Private Protective Services is the agency within the Department of Public Safety that supports the Private Protective Services and Alarms Systems Licensing Boards. The Boards are charged with administering the licensing, education and training requirements of the persons, firms, associations and corporations engaged in private protective services and alarms systems professions within North Carolina.

“Mr. Woodard has a wealth of experience with licensing boards and specifically with Private Protective Services,” said DPS Deputy Secretary Pam Cashwell. “We are pleased and excited to have someone with Mr. Woodard’s experience on our team to provide interim leadership for PPS as we complete a thorough search for a new permanent director and assistant director.”

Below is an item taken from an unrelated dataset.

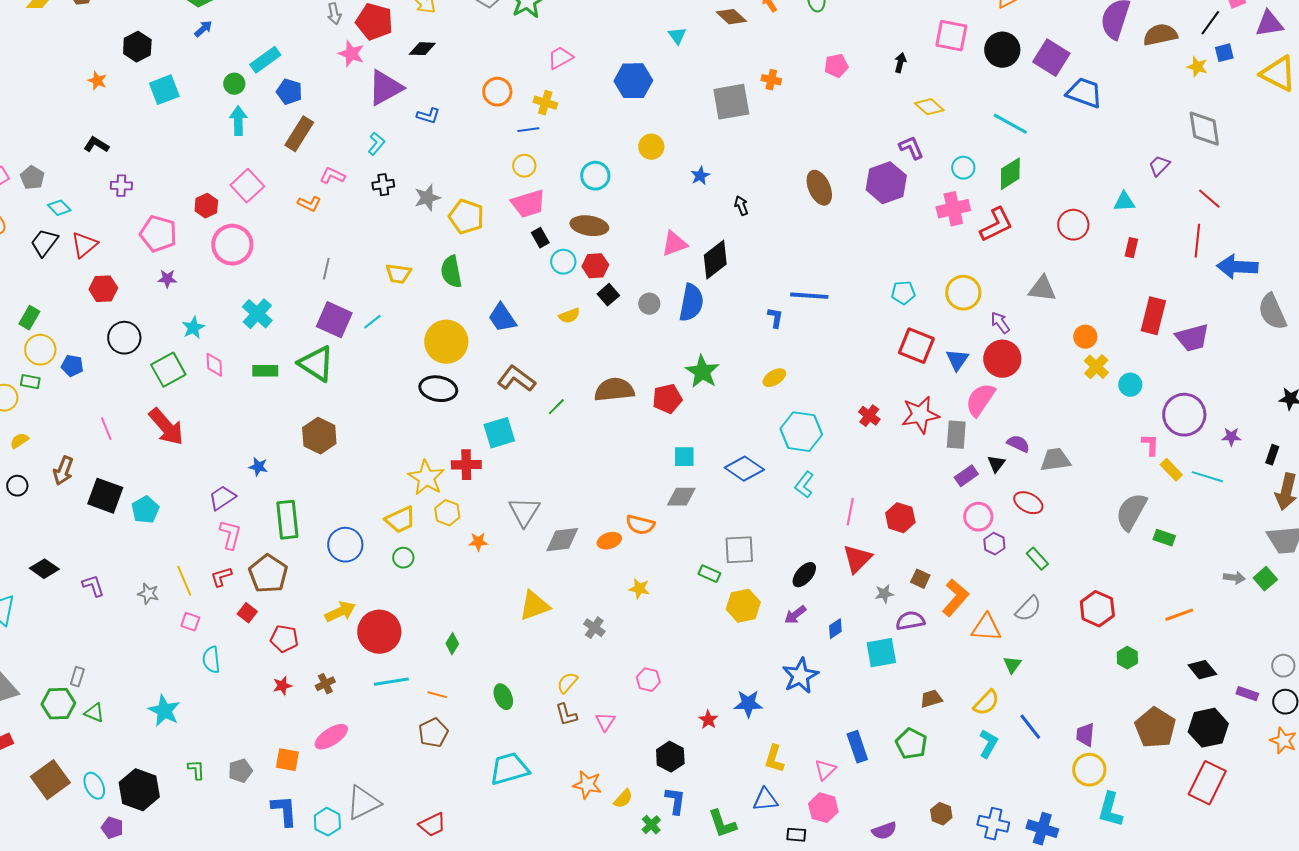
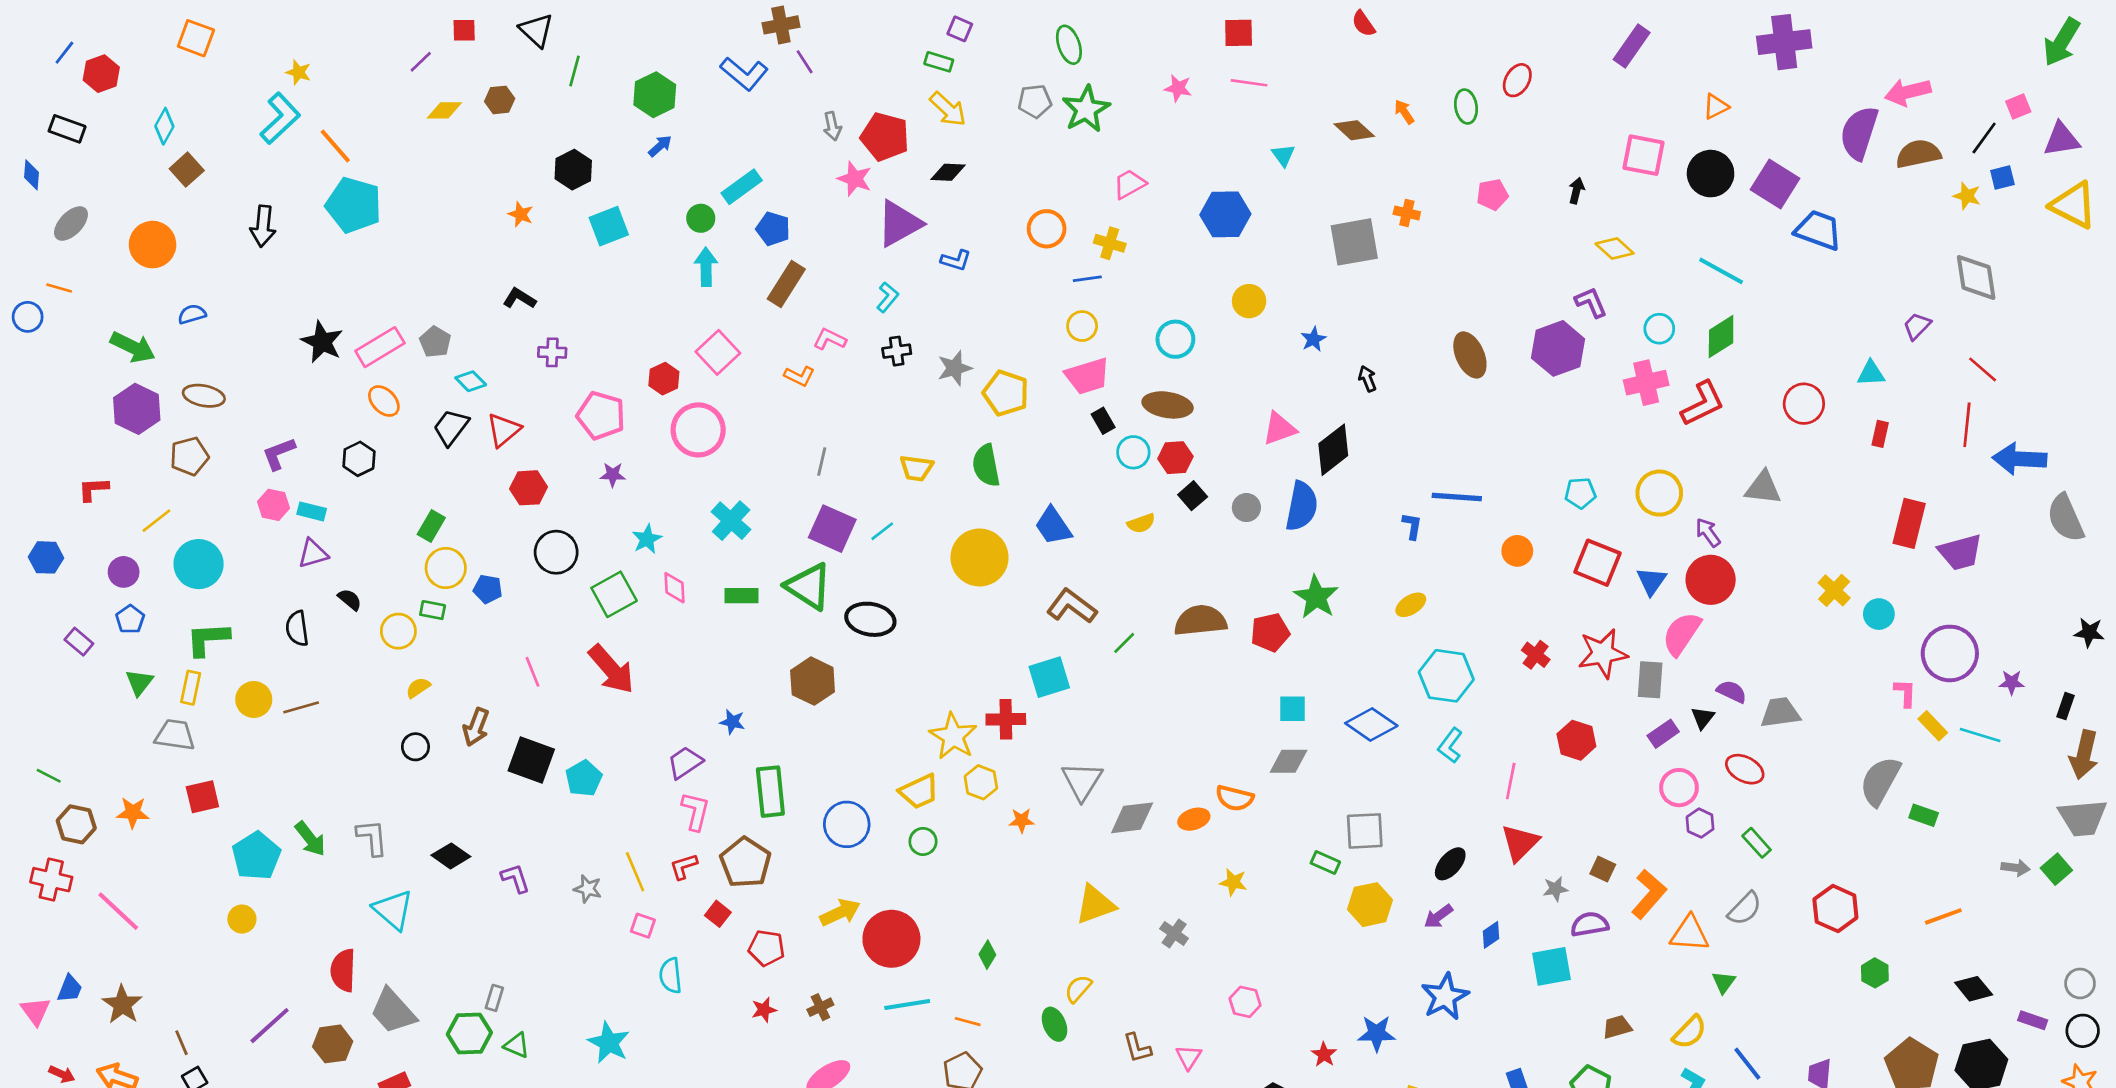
orange circle: (1085, 337) -> (1517, 551), moved
black ellipse: (438, 389) -> (870, 619), moved
red hexagon: (900, 518) -> (1576, 740), moved
yellow semicircle: (567, 683) -> (1078, 989), moved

After serving in the military, Woodard joined the High Point Police Department and worked in a variety of positions for more than nine years. Starting in 1983, he was employed with the NC Department of Justice, serving first as a criminal justice training coordinator at the Justice Academy in Salemburg, where he was the director of the Basic Law Enforcement Training program and the curriculum development coordinator for the state-mandated course. Woodard later served as an associate director at the Criminal Justice Standards Division in Raleigh. In that role, he was responsible for all training mandated by the Commission, which included certification of training schools, courses, instructors and all radar operators in the state.

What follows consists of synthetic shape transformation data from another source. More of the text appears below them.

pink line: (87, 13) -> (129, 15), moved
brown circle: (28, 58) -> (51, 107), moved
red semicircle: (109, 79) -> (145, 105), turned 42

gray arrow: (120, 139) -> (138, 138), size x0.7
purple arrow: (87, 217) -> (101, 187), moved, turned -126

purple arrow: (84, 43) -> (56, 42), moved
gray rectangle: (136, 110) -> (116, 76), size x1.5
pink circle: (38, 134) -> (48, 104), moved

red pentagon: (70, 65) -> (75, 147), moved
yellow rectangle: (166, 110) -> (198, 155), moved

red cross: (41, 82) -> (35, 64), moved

Woodard then served as executive director for the Auctioneer Licensing Board for nine years. He returned to NC DOJ as director of Private Protective Services. Woodard left PPS when he was appointed to serve as director of the Criminal Justice Standards Division, and in that role served as director of the Criminal Justice Standards Commission. Woodard is now retired, but has returned to state government several times to support various state agencies on an interim basis. Most recently, he served as interim director of the Auctioneer Licensing Board for six months and managed their process to hire a new director.

Woodard received a bachelor’s degree in Administration of Justice from Guilford College.